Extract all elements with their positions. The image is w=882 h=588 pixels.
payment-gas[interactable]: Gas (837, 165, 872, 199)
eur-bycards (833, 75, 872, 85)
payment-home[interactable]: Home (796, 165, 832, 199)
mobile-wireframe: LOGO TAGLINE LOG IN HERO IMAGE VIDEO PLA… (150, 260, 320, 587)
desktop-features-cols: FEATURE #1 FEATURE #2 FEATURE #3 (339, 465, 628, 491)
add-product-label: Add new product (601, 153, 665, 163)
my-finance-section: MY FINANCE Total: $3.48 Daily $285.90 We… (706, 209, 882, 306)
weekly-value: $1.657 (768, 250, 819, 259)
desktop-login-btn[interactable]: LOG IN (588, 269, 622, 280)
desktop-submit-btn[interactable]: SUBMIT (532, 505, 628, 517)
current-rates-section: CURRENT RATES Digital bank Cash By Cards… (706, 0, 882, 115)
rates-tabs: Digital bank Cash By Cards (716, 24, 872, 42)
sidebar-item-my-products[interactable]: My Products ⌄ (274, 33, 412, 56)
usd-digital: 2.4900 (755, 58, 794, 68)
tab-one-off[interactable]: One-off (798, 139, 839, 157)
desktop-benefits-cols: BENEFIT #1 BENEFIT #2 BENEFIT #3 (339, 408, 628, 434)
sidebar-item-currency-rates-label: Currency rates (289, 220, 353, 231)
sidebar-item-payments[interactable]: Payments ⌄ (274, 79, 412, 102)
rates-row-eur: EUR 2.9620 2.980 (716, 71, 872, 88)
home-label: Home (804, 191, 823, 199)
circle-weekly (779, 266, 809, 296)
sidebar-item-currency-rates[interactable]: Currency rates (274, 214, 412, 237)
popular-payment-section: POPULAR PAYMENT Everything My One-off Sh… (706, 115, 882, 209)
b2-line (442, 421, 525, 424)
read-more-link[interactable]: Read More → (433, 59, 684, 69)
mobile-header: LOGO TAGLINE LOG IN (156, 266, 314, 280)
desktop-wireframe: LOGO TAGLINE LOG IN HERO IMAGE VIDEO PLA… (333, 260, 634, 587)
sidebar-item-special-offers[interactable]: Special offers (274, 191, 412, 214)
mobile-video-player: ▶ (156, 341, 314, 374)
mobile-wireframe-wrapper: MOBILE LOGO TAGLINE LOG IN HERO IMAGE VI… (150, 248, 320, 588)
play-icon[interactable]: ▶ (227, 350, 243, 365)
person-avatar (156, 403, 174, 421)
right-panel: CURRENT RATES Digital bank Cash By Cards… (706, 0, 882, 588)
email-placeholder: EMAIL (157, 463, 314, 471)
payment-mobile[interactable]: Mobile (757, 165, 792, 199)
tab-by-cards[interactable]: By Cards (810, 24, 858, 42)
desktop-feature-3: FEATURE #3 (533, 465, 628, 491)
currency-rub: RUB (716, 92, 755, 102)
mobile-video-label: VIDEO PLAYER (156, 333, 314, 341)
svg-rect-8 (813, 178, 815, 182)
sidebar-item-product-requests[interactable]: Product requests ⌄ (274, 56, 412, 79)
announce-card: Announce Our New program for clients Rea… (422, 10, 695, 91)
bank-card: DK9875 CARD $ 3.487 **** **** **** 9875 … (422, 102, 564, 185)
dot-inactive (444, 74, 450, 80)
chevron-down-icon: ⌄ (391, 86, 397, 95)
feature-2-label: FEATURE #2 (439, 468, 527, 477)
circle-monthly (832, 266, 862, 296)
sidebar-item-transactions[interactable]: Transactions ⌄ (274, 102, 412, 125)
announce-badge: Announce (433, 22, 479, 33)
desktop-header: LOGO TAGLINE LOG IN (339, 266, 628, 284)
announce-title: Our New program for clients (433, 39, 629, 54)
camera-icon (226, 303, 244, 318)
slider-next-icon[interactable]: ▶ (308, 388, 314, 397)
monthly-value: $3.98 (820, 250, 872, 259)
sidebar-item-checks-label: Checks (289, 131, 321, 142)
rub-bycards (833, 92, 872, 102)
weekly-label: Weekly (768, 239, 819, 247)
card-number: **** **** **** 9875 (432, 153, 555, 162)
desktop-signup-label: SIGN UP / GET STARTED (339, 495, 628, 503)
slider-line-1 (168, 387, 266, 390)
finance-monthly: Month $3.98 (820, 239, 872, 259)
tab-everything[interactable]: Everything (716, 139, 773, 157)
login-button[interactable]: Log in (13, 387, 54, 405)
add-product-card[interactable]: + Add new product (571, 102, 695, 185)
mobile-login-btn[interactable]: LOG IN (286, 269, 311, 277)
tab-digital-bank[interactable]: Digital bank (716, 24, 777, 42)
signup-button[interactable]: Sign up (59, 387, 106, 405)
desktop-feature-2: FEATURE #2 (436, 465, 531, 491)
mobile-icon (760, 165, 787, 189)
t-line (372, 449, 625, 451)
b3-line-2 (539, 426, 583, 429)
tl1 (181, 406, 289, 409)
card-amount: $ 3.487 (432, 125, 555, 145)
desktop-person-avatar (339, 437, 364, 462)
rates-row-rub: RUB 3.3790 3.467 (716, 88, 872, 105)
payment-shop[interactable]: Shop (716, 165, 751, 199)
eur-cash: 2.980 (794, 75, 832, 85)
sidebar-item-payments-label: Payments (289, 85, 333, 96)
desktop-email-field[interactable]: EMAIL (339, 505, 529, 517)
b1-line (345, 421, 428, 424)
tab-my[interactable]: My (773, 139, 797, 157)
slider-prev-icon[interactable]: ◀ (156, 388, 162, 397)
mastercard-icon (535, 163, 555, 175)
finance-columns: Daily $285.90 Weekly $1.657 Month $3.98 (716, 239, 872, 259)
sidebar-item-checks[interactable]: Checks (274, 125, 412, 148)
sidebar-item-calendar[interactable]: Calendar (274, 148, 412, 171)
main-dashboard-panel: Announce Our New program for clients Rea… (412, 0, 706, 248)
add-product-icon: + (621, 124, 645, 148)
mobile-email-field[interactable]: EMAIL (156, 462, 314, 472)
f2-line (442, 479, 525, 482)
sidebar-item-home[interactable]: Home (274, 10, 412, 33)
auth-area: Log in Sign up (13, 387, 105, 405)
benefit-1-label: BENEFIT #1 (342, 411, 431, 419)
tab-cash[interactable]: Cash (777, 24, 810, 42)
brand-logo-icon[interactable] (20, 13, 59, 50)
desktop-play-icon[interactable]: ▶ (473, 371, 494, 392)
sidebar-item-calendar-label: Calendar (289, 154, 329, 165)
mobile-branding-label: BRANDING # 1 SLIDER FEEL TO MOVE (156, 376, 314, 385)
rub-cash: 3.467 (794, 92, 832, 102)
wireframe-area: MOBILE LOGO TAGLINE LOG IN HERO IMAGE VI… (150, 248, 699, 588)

◇ ◇ ◇ ◇

All of the entries are to be set down again without alteration.

**Your response**
Extract all elements with their positions. The image is w=882 h=588 pixels.
payment-gas[interactable]: Gas (837, 165, 872, 199)
eur-bycards (833, 75, 872, 85)
payment-home[interactable]: Home (796, 165, 832, 199)
mobile-wireframe: LOGO TAGLINE LOG IN HERO IMAGE VIDEO PLA… (150, 260, 320, 587)
desktop-features-cols: FEATURE #1 FEATURE #2 FEATURE #3 (339, 465, 628, 491)
add-product-label: Add new product (601, 153, 665, 163)
my-finance-section: MY FINANCE Total: $3.48 Daily $285.90 We… (706, 209, 882, 306)
weekly-value: $1.657 (768, 250, 819, 259)
desktop-login-btn[interactable]: LOG IN (588, 269, 622, 280)
desktop-submit-btn[interactable]: SUBMIT (532, 505, 628, 517)
current-rates-section: CURRENT RATES Digital bank Cash By Cards… (706, 0, 882, 115)
rates-tabs: Digital bank Cash By Cards (716, 24, 872, 42)
sidebar-item-my-products[interactable]: My Products ⌄ (274, 33, 412, 56)
usd-digital: 2.4900 (755, 58, 794, 68)
tab-one-off[interactable]: One-off (798, 139, 839, 157)
desktop-benefits-cols: BENEFIT #1 BENEFIT #2 BENEFIT #3 (339, 408, 628, 434)
sidebar-item-currency-rates-label: Currency rates (289, 220, 353, 231)
sidebar-item-payments[interactable]: Payments ⌄ (274, 79, 412, 102)
rates-row-eur: EUR 2.9620 2.980 (716, 71, 872, 88)
home-label: Home (804, 191, 823, 199)
circle-weekly (779, 266, 809, 296)
sidebar-item-currency-rates[interactable]: Currency rates (274, 214, 412, 237)
popular-payment-section: POPULAR PAYMENT Everything My One-off Sh… (706, 115, 882, 209)
b2-line (442, 421, 525, 424)
read-more-link[interactable]: Read More → (433, 59, 684, 69)
mobile-header: LOGO TAGLINE LOG IN (156, 266, 314, 280)
desktop-wireframe: LOGO TAGLINE LOG IN HERO IMAGE VIDEO PLA… (333, 260, 634, 587)
sidebar-item-special-offers[interactable]: Special offers (274, 191, 412, 214)
mobile-video-player: ▶ (156, 341, 314, 374)
mobile-wireframe-wrapper: MOBILE LOGO TAGLINE LOG IN HERO IMAGE VI… (150, 248, 320, 588)
play-icon[interactable]: ▶ (227, 350, 243, 365)
person-avatar (156, 403, 174, 421)
right-panel: CURRENT RATES Digital bank Cash By Cards… (706, 0, 882, 588)
email-placeholder: EMAIL (157, 463, 314, 471)
payment-mobile[interactable]: Mobile (757, 165, 792, 199)
tab-by-cards[interactable]: By Cards (810, 24, 858, 42)
desktop-feature-3: FEATURE #3 (533, 465, 628, 491)
currency-rub: RUB (716, 92, 755, 102)
mobile-video-label: VIDEO PLAYER (156, 333, 314, 341)
svg-rect-8 (813, 178, 815, 182)
sidebar-item-product-requests[interactable]: Product requests ⌄ (274, 56, 412, 79)
announce-card: Announce Our New program for clients Rea… (422, 10, 695, 91)
bank-card: DK9875 CARD $ 3.487 **** **** **** 9875 … (422, 102, 564, 185)
dot-inactive (444, 74, 450, 80)
chevron-down-icon: ⌄ (391, 86, 397, 95)
feature-2-label: FEATURE #2 (439, 468, 527, 477)
circle-monthly (832, 266, 862, 296)
sidebar-item-transactions[interactable]: Transactions ⌄ (274, 102, 412, 125)
announce-badge: Announce (433, 22, 479, 33)
desktop-header: LOGO TAGLINE LOG IN (339, 266, 628, 284)
announce-title: Our New program for clients (433, 39, 629, 54)
camera-icon (226, 303, 244, 318)
slider-next-icon[interactable]: ▶ (308, 388, 314, 397)
monthly-value: $3.98 (820, 250, 872, 259)
sidebar-item-checks-label: Checks (289, 131, 321, 142)
rub-bycards (833, 92, 872, 102)
weekly-label: Weekly (768, 239, 819, 247)
card-number: **** **** **** 9875 (432, 153, 555, 162)
desktop-signup-label: SIGN UP / GET STARTED (339, 495, 628, 503)
slider-line-1 (168, 387, 266, 390)
finance-monthly: Month $3.98 (820, 239, 872, 259)
tab-everything[interactable]: Everything (716, 139, 773, 157)
login-button[interactable]: Log in (13, 387, 54, 405)
add-product-card[interactable]: + Add new product (571, 102, 695, 185)
mobile-login-btn[interactable]: LOG IN (286, 269, 311, 277)
tab-digital-bank[interactable]: Digital bank (716, 24, 777, 42)
signup-button[interactable]: Sign up (59, 387, 106, 405)
desktop-feature-2: FEATURE #2 (436, 465, 531, 491)
mobile-icon (760, 165, 787, 189)
t-line (372, 449, 625, 451)
b3-line-2 (539, 426, 583, 429)
tl1 (181, 406, 289, 409)
card-amount: $ 3.487 (432, 125, 555, 145)
desktop-person-avatar (339, 437, 364, 462)
rates-row-rub: RUB 3.3790 3.467 (716, 88, 872, 105)
payment-shop[interactable]: Shop (716, 165, 751, 199)
eur-cash: 2.980 (794, 75, 832, 85)
sidebar-item-payments-label: Payments (289, 85, 333, 96)
desktop-email-field[interactable]: EMAIL (339, 505, 529, 517)
b1-line (345, 421, 428, 424)
tab-my[interactable]: My (773, 139, 797, 157)
slider-prev-icon[interactable]: ◀ (156, 388, 162, 397)
mastercard-icon (535, 163, 555, 175)
finance-columns: Daily $285.90 Weekly $1.657 Month $3.98 (716, 239, 872, 259)
sidebar-item-checks[interactable]: Checks (274, 125, 412, 148)
sidebar-item-calendar[interactable]: Calendar (274, 148, 412, 171)
main-dashboard-panel: Announce Our New program for clients Rea… (412, 0, 706, 248)
add-product-icon: + (621, 124, 645, 148)
mobile-email-field[interactable]: EMAIL (156, 462, 314, 472)
f2-line (442, 479, 525, 482)
sidebar-item-home[interactable]: Home (274, 10, 412, 33)
auth-area: Log in Sign up (13, 387, 105, 405)
benefit-1-label: BENEFIT #1 (342, 411, 431, 419)
tab-cash[interactable]: Cash (777, 24, 810, 42)
brand-logo-icon[interactable] (20, 13, 59, 50)
desktop-play-icon[interactable]: ▶ (473, 371, 494, 392)
sidebar-item-calendar-label: Calendar (289, 154, 329, 165)
mobile-branding-label: BRANDING # 1 SLIDER FEEL TO MOVE (156, 376, 314, 385)
rub-cash: 3.467 (794, 92, 832, 102)
wireframe-area: MOBILE LOGO TAGLINE LOG IN HERO IMAGE VI… (150, 248, 699, 588)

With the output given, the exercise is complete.